Scientific classification
- Kingdom: Animalia
- Phylum: Chordata
- Class: Amphibia
- Order: Anura
- Family: Hylidae
- Genus: Boana
- Species: B. goiana
- Binomial name: Boana goiana (B. Lutz, 1968)
- Synonyms: Hyla polytaenia ssp. goiana (Lutz, 1968); Hypsiboas goianus (Lutz, 1968); Boana phaeopleura (Caramaschi & Cruz, 2000);

= Boana goiana =

- Authority: (B. Lutz, 1968)
- Conservation status: LC
- Synonyms: Hyla polytaenia ssp. goiana (Lutz, 1968), Hypsiboas goianus (Lutz, 1968), Boana phaeopleura (Caramaschi & Cruz, 2000)

Species of frog

Boana goiana is a species of frog in the family Hylidae that is endemic to Brazil.

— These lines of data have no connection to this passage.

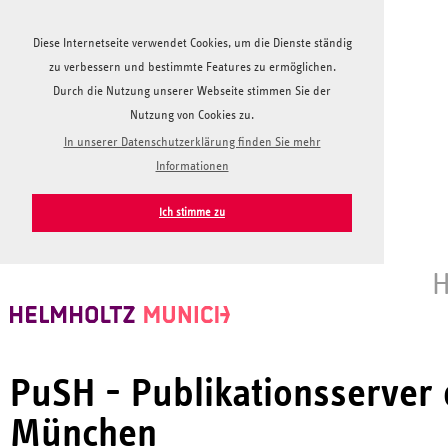
Diese Internetseite verwendet Cookies, um die Dienste ständig
zu verbessern und bestimmte Features zu ermöglichen.
Durch die Nutzung unserer Webseite stimmen Sie der
Nutzung von Cookies zu.
In unserer Datenschutzerklärung finden Sie mehr
Informationen
Ich stimme zu
H
PuSH - Publikationsserver
München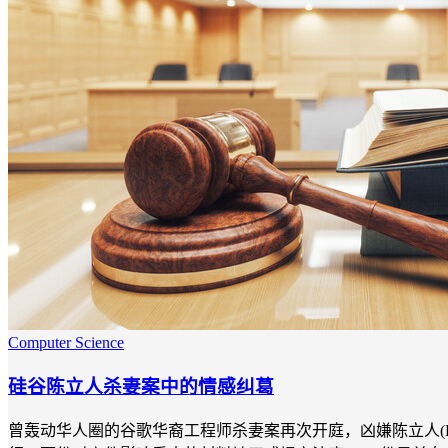
Computer Science
硅谷陈立人杀妻案中的情感纠葛
曾轰动华人圈的谷歌华裔工程师杀妻案再次开庭，凶嫌陈立人(Li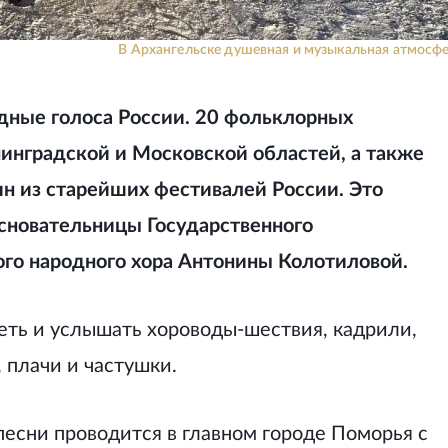
В Архангельске душевная и музыкальная атмосфе
дные голоса России. 20 фольклорных
нинградской и Московской областей, а также
ин из старейших фестивалей России. Это
сновательницы Государственного
ого народного хора Антонины Колотиловой.
еть и услышать хороводы-шествия, кадрили,
 плачи и частушки.
есни проводится в главном городе Поморья с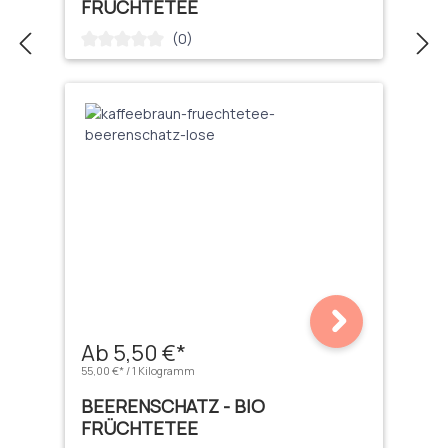
FRÜCHTETEE
(0)
Durchschnittliche Bewertung von 0 von 5 Sternen
Ab 5,50 €*
55,00 €* / 1 Kilogramm
BEERENSCHATZ - BIO
FRÜCHTETEE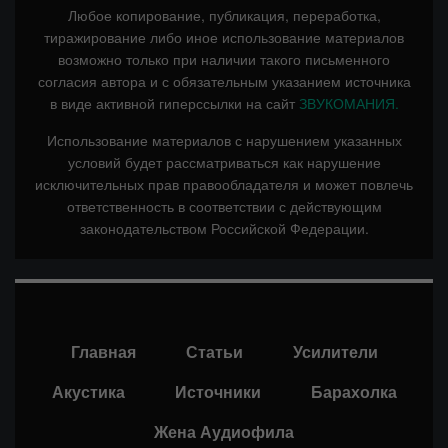
Любое копирование, публикация, переработка,
тиражирование либо иное использование материалов
возможно только при наличии такого письменного
согласия автора и с обязательным указанием источника
в виде активной гиперссылки на сайт
ЗВУКОМАНИЯ.
Использование материалов с нарушением указанных
условий будет рассматриваться как нарушение
исключительных прав правообладателя и может повлечь
ответственность в соответствии с действующим
законодательством Российской Федерации.
Главная
Статьи
Усилители
Акустика
Источники
Барахолка
Жена Аудиофила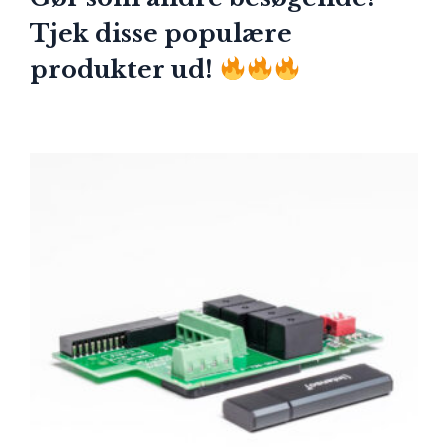
Tjek disse populære
produkter ud!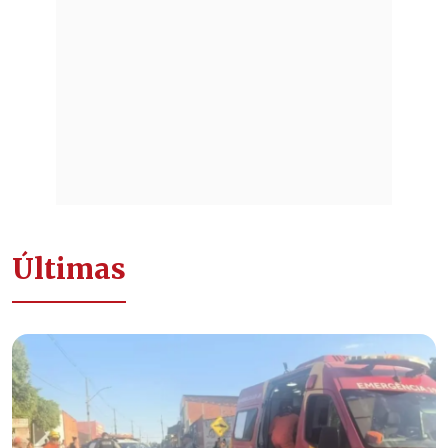
Últimas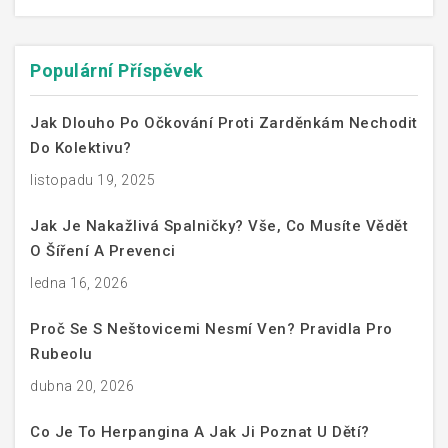
Populární Příspěvek
Jak Dlouho Po Očkování Proti Zarděnkám Nechodit
Do Kolektivu?
listopadu 19, 2025
Jak Je Nakažlivá Spalničky? Vše, Co Musíte Vědět
O Šíření A Prevenci
ledna 16, 2026
Proč Se S Neštovicemi Nesmí Ven? Pravidla Pro
Rubeolu
dubna 20, 2026
Co Je To Herpangina A Jak Ji Poznat U Dětí?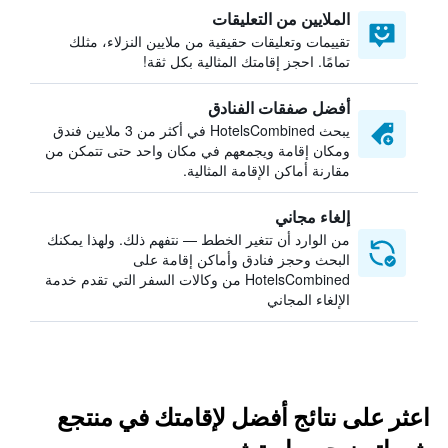
الملايين من التعليقات
تقييمات وتعليقات حقيقية من ملايين النزلاء، مثلك
تمامًا. احجز إقامتك المثالية بكل ثقة!
أفضل صفقات الفنادق
يبحث HotelsCombined في أكثر من 3 ملايين فندق
ومكان إقامة ويجمعهم في مكان واحد حتى تتمكن من
مقارنة أماكن الإقامة المثالية.
إلغاء مجاني
من الوارد أن تتغير الخطط — نتفهم ذلك. ولهذا يمكنك
البحث وحجز فنادق وأماكن إقامة على
HotelsCombined من وكالات السفر التي تقدم خدمة
الإلغاء المجاني
اعثر على نتائج أفضل لإقامتك في منتجع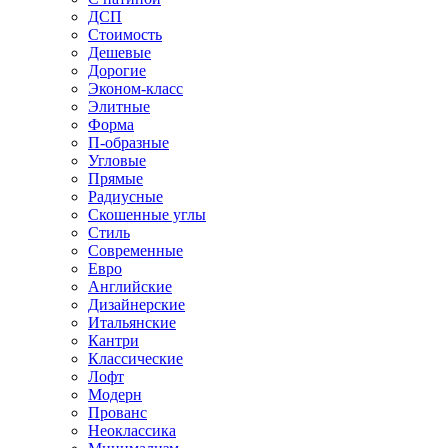
ДСП
Стоимость
Дешевые
Дорогие
Эконом-класс
Элитные
Форма
П-образные
Угловые
Прямые
Радиусные
Скошенные углы
Стиль
Современные
Евро
Английские
Дизайнерские
Итальянские
Кантри
Классические
Лофт
Модерн
Прованс
Неоклассика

Its natural habitats are moist savanna, subtropical or tropical moist shrubland, subtropical or tropical high-altitude shrubland, and rivers. It is threatened by habitat loss, though is still currently of least concern as its conservation status.

A 2021 phylogenetic analysis identified Boana phaeopleura as a synonym of this species.